Trapped! A Journey Through The Escape Room
It’s inconspicuous, but just above the Old Spaghetti Factory’s green awnings hangs a small sign. It’d be a blip on your map if we were in a video game, and you probably wouldn’t peg it as a sprawling, puzzle-filled dungeon.
But here, tucked in the heart of the city’s business district, a group of friends hid one of Indy’s newest, most fiendishly difficult puzzles: The Escape Room.
The Briefing:
After the elevator doors opened on the second floor of the building, my friends and I entered the venue’s lounge, crossing a wall of floor-to-ceiling windows on our way to an empty table.
In a few minutes, we’d be locked in a room and have one hour to find clues, solve riddles, and discover keys and combinations to (hopefully) escape it. Scott and Marjorie Neal opened the attraction with Brendon and Jennifer Harbron in October 2015.
“Everything you need to solve the puzzle is in the room,” Jennifer explains. “All of the answers are in here. One thing leads to the next, which leads to the next, which leads to the next.”
Our chain started with a referee named Ian. He handed us what looked like orange dinner menus detailing the situation we were in: We were to search a local sportscaster’s room for a stolen 5A high school basketball trophy, and couldn’t leave without it. (Was the guy Dave Calabro, perhaps? Conrad Brunner? Bob Kravitz? It didn’t say).
The room has a max capacity of eight participants, but we were going to find the trophy and escape with just three. And so Ian opened the door.
Locked Inside:
It was a man cave complete with a library of sports literature, dartboard, banners and flags, among other sports-related props. A TV set on the front wall appropriately played music from the movie Hoosiers while displaying our 60-minute countdown.
Being the tidy sleuths we all are, we tore everything apart and put anything noteworthy we found in a big, jumbled mess on the pool table.
“There’s nothing physical in any of the rooms. It’s very much about mental agility and teamwork,” Jennifer says. “You have to work together to find the clues and solve the puzzles. The ones that get out the best are the ones that work together the best.”
We navigated our way through safes, locks, and keypads. We experienced momentary spikes in excitement each time our path took an unexpected twist or a new secret was unearthed. We were gliding through with ease; surely we’d be done before an hour.
But then we got stuck.
We were around 25 minutes into our search, and though we weren’t feeling completely defeated, we were helplessly sliding in circles around the hardwood floor.

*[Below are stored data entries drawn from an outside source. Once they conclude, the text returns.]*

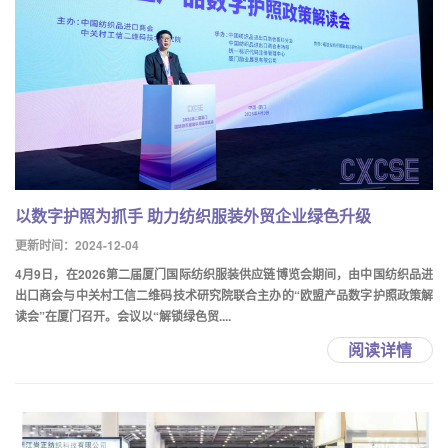
以数字护照为抓手 助力纺织服装外贸企业绿色升级
更新时间：2024-12-04
4月9日，在2026第二届厦门国际纺织服装供应链博览会期间，由中国纺织品进
出口商会与中关村工信二维码技术研究院联合主办的“欧盟产品数字护照政策解
读会”在厦门召开。会议以“解锁绿色贸....
阅读详情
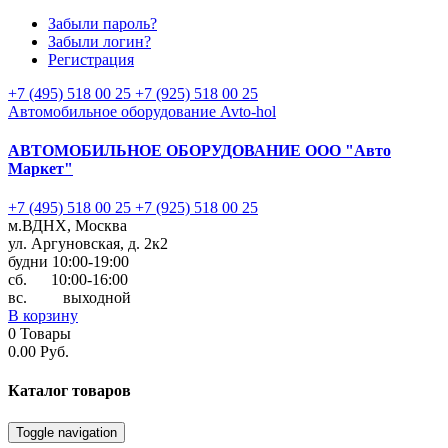
Забыли пароль?
Забыли логин?
Регистрация
+7 (495) 518 00 25
+7 (925) 518 00 25
Автомобильное оборудование Avto-hol
АВТОМОБИЛЬНОЕ ОБОРУДОВАНИЕ
ООО "Авто
Маркет"
+7 (495) 518 00 25
+7 (925) 518 00 25
м.ВДНХ, Москва
ул. Аргуновская, д. 2к2
будни 10:00-19:00
cб. 10:00-16:00
вс. выходной
В корзину
0
Товары
0.00 Руб.
Каталог
товаров
Toggle navigation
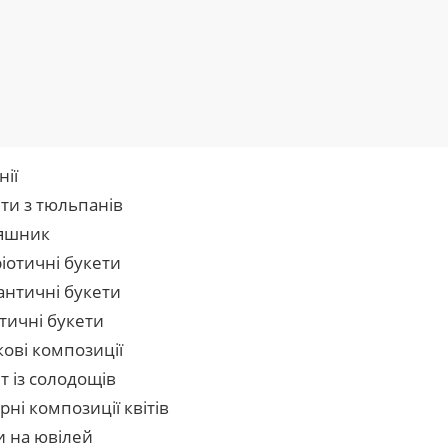
нії
ти з тюльпанів
яшник
іотичні букети
нтичні букети
тичні букети
кові композиції
т із солодощів
рні композиції квітів
и на ювілей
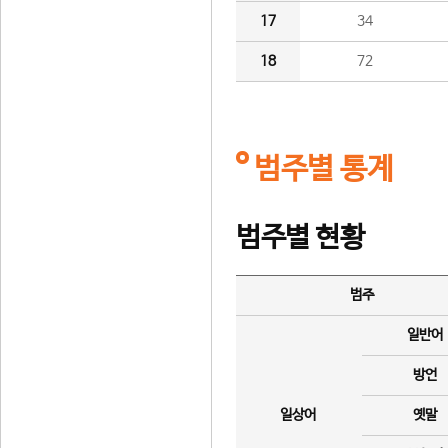
17
34
18
72
범주별 통계
범주별 현황
범주
일반어
방언
일상어
옛말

It seemed like the thieving sportscaster was in the clear. We didn’t want to do it, but we knew it was time.
We dug through our pile of discoveries on what we theorized could secretly be the operating table of 1070’s Dr. Bruno and found a walkie-talkie Ian gave us at the top of the hour.

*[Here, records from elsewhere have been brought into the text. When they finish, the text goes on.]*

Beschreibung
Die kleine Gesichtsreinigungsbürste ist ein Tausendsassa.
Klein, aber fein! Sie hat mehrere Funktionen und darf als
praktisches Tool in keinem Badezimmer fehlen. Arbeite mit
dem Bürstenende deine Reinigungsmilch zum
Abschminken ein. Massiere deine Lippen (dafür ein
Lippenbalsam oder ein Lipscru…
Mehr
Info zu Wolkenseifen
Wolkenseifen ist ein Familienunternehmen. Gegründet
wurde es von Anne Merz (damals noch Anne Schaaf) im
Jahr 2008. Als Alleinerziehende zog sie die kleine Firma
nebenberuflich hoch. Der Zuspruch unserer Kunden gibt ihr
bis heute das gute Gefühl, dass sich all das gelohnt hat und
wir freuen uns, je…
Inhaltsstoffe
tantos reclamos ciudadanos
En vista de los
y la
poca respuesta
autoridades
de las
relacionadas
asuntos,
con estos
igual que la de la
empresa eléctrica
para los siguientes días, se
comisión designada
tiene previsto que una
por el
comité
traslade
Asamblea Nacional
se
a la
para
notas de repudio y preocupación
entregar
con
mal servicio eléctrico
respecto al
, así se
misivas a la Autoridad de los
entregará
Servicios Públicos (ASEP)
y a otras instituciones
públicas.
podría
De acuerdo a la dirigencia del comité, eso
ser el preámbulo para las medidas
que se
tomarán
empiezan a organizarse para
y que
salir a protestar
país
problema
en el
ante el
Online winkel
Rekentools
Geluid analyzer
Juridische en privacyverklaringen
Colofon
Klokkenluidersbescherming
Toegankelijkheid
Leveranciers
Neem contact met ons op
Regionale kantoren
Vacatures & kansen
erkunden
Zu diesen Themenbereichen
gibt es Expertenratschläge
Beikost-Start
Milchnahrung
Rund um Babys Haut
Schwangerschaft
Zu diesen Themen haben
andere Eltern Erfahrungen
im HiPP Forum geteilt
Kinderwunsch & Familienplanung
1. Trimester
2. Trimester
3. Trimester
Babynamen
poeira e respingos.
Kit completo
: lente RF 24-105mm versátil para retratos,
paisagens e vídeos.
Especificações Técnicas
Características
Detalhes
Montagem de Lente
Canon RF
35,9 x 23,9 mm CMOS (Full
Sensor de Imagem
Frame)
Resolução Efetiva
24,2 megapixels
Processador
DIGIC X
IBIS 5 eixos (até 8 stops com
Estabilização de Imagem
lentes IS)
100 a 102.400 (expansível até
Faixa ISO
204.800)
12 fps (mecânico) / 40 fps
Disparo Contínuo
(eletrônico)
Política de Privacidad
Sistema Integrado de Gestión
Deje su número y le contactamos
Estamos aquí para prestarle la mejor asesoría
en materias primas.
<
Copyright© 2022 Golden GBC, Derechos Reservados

We used it to request our first of three hints. It helped. Ian had been watching all of the game from a wall of televisions with camera feeds from every corner of all five of the playable rooms, so he knew exactly where we were in the process of solving the overall puzzle.

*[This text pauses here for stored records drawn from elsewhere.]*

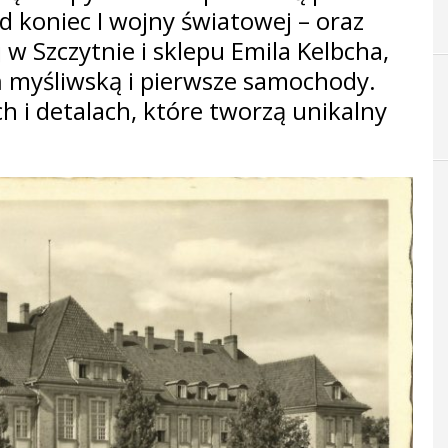
d koniec I wojny światowej – oraz
 w Szczytnie i sklepu Emila Kelbcha,
 myśliwską i pierwsze samochody.
h i detalach, które tworzą unikalny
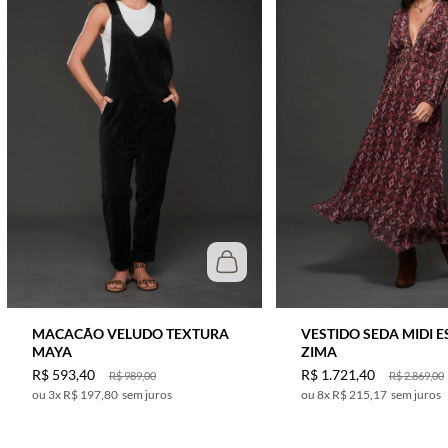
PELE
BERINJELA
LILAS
FERRUGEM
AZUL DENIN
AZUL ESCURO
PRETO C/ OFF
VERDE OLIVA
TERRACOTA
BETERRABA
MACACÃO VELUDO TEXTURA
VESTIDO SEDA MIDI 
MAYA
ZIMA
R$
593
,
40
R$
1
.
721
,
40
R$
989
,
00
R$
2
.
869
,
00
3
x
R$ 197,80
sem juros
8
x
R$ 215,17
sem juros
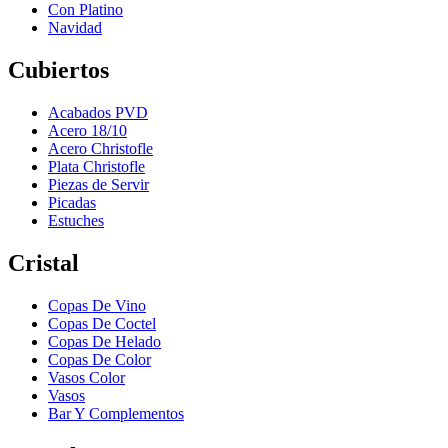
Con Platino
Navidad
Cubiertos
Acabados PVD
Acero 18/10
Acero Christofle
Plata Christofle
Piezas de Servir
Picadas
Estuches
Cristal
Copas De Vino
Copas De Coctel
Copas De Helado
Copas De Color
Vasos Color
Vasos
Bar Y Complementos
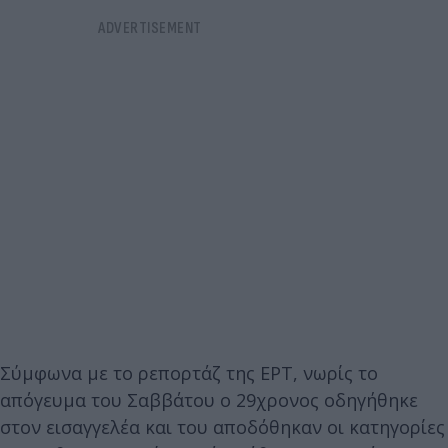
Σύμφωνα με το ρεπορτάζ της ΕΡΤ, νωρίς το
απόγευμα του Σαββάτου ο 29χρονος οδηγήθηκε
στον εισαγγελέα και του αποδόθηκαν οι κατηγορίες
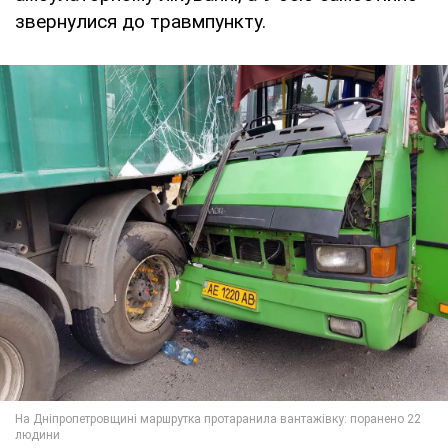
звернулися до травмпункту.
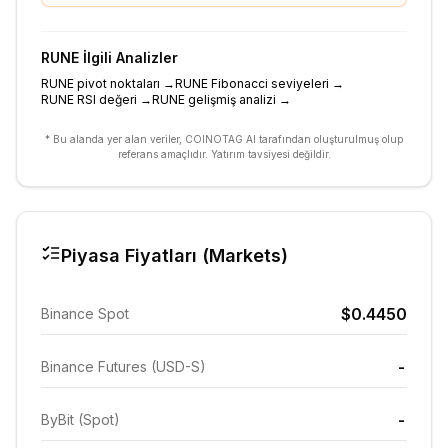
RUNE
İlgili Analizler
RUNE pivot noktaları
→
RUNE Fibonacci seviyeleri
→
RUNE RSI değeri
→
RUNE gelişmiş analizi
→
* Bu alanda yer alan veriler, COINOTAG AI tarafından oluşturulmuş olup
referans amaçlıdır. Yatırım tavsiyesi değildir.
Piyasa Fiyatları (Markets)
$0.4450
Binance Spot
-
Binance Futures (USD-S)
-
ByBit (Spot)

We were in an introductory-level room called “Hoosier Hysteria,” but the hallway outside has doors to a mock bank vault, art gallery, jail cell, and interrogation room where other groups were simultaneously searching frantically for gold, paintings, keys, and a top-secret drug that turns people into Soviet agents.
We pushed forward and used our final two hints, rationalizing that we’d be better off using them to ensure that if in fact Calabro was the culprit, he would never speak at the IMS on race day again.
Regardless, the thought kept us going. Discovering something new started to make us feel anxious instead of accomplished. It meant the trophy was still further away—what if it was frozen in a hockey rink underneath the floor in Coach Kravitz’s goalie gloves?! We were out of luck, hints, and, apparently, sanity.
But then, in the final few minutes of our time, Ian offered us one bonus clue in exchange for a joke. Sure, he probably fake-laughed over the talkie after hearing it, but hey, his help in crunch-time got us the trophy with just about two minutes to spare.
The Escape:
A photo shoot with the stolen prize. Wristbands that boasted, “I got out”. High-fives all around. When we finally ran through the door with the award, we didn’t really care which of those old cats stole the trophy. We were satisfied leaving the room winners.